Pastor Keith Cressman is suing the state of Oklahoma, claiming the standard Oklahoma license plate violates his freedom of speech. The Oklahoman reports that a lower court judge threw out the case, but an appeals court revived the suit on Tuesday.
Cressman claims the plate violates his Christian beliefs because it depicts a statue of a Native American shooting an arrow blessed by a medicine man into the sky to make rain. The statue is known as “Sacred Rain Arrow.” Oklahoma introduced the redesigned license plates in 2009, and Cressman contends they depict and communicate religious beliefs that contradict his own.
A panel of the 10th U.S. Circuit Court of Appeals ruled 3-0 that a judge in Oklahoma City erred by throwing out Cressman’s lawsuit.

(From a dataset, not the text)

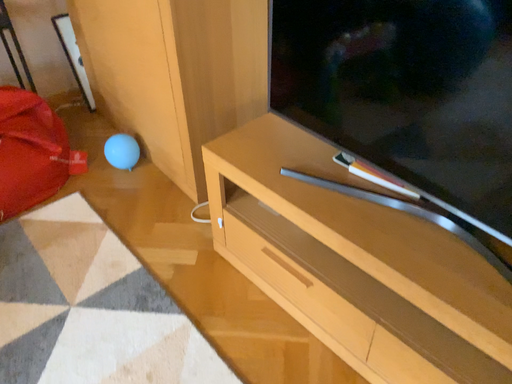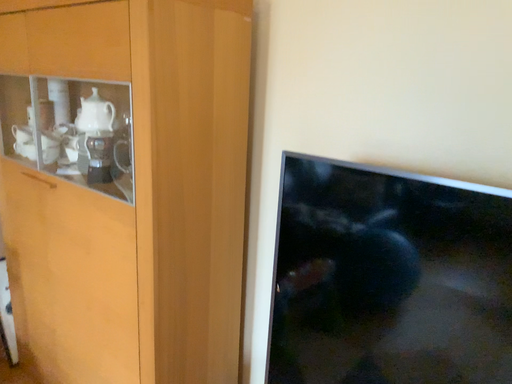 Question: Which way did the camera rotate in the video?

Choices:
 (A) rotated right
 (B) rotated left

Answer: (A)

The opinion, released yesterday, says Cressman persuasively argued that the license plate constitutes meaningful speech. The court also ruled that the case constitutes “compelled” speech and thus real injury, because Cressman would be fined if he covered up the image, and would have to pay more to obtain alternative licenses plates.
The case highlights the question of what form free speech ought to take in the public square. Judge Joe Heaton, who originally dismissed the case, apparently saw it much like some see challenges to the Ten Commandments in public buildings—petty, whiny, and a waste of time. The appeals court, at least, seems willing to apply consistent logic across the board in its decision that the case ought at least to be heard.